É interessante perceber como muita gente adora atacar a pessoa, e não os argumentos. É fácil dizer que um expoente jurídico está gagá, expor seus erros com explicações coerentes é mais difícil. Sou aluno da USP e me sinto extremamente prejudicado por estar de férias forçadas, em casa, aguardando por um surto de bom-senso de funcionários, alunos e professores. A instituição “Polícia Militar” faz parte do regime democrático e, se necessário, para defender esse mesmo regime, deve ser acionada. Porque ela pode entrar em qualquer lugar, na Universidade não? Como dito, se a polícia exagerou, também há exageros constantes das pessoas participantes dessa greve. Dizer que isso é volta à ditadura é exagero próprio de quem não tem outra coisa a dizer, e sabe que está errado. Dar a opinião simplesmente por querer falar, por se achar no “direito” de falar, porque o regime é democrático, confunde democracia com bagunça. Greve é direito constitucional, mas não é o único! E a Constituição não trata só de direitos, mas de deveres também, só que esses são esquecidos. Volta ao bom-senso, por favor!

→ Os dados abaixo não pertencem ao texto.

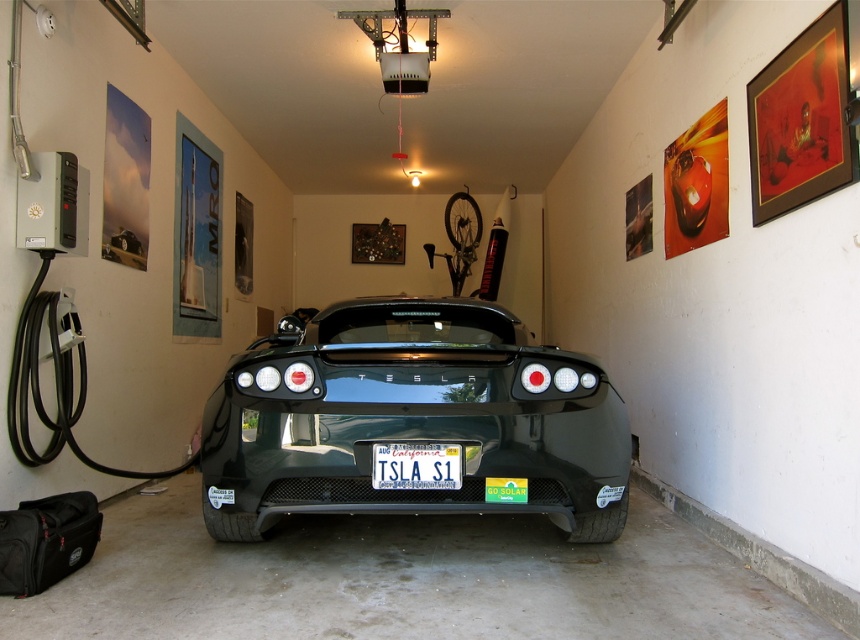 Looking at this image, which of these two, shiny black tesla at center or white plastic license plate at center, stands shorter?

white plastic license plate at center is shorter.

Describe the element at coordinates (413, 419) in the screenshot. I see `shiny black tesla at center` at that location.

You are a GUI agent. You are given a task and a screenshot of the screen. Output one action in this format:
    pyautogui.click(x=<x>, y=<y>)
    Task: Click on the shiny black tesla at center
    This screenshot has width=860, height=640.
    Given the screenshot: What is the action you would take?
    pyautogui.click(x=413, y=419) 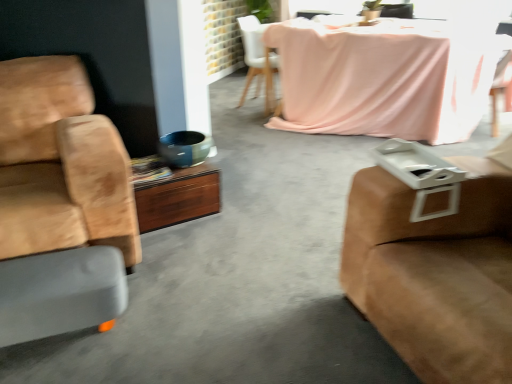 Question: Does gray rubber footrest at lower left lie behind pink fabric chair at upper center, the first chair when ordered from back to front?

Choices:
 (A) no
 (B) yes

Answer: (A)

Question: Does gray rubber footrest at lower left appear on the left side of pink fabric chair at upper center, the first chair when ordered from back to front?

Choices:
 (A) no
 (B) yes

Answer: (B)

Question: From the image's perspective, would you say gray rubber footrest at lower left is shown under pink fabric chair at upper center, the third chair in the front-to-back sequence?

Há coisas que fazem muito sentido no plano das formalidades, mas que se não aplicam ao mundo real. Chamar a polícia militar para conter movimentos num ambiente universitário, onde devem prevalecer diálogo e busca do conhecimento, me parece uma delas. A não ser em situação extrema – como pessoas armadas ameaçando a vida de outros.
Tudo isso é desculpa de quem não tem vocação democrática. É claro que não estou falando do professor Dalmo Dallari. Ele, no caso, está sendo vítima de uma visão formal.
Em tempo: eu não tenho simpatias pelos métodos que essas lideranças da USP estão utilizando (sempre ocupação, invasão, essas coisas), mas acho que a reitora teria que ter capacidade política de resolver a questão; chamar a polícia é confissão de impotência e de incompetência, além de obediência cega ao “chefe” – e isso não combina com autonomia universitária.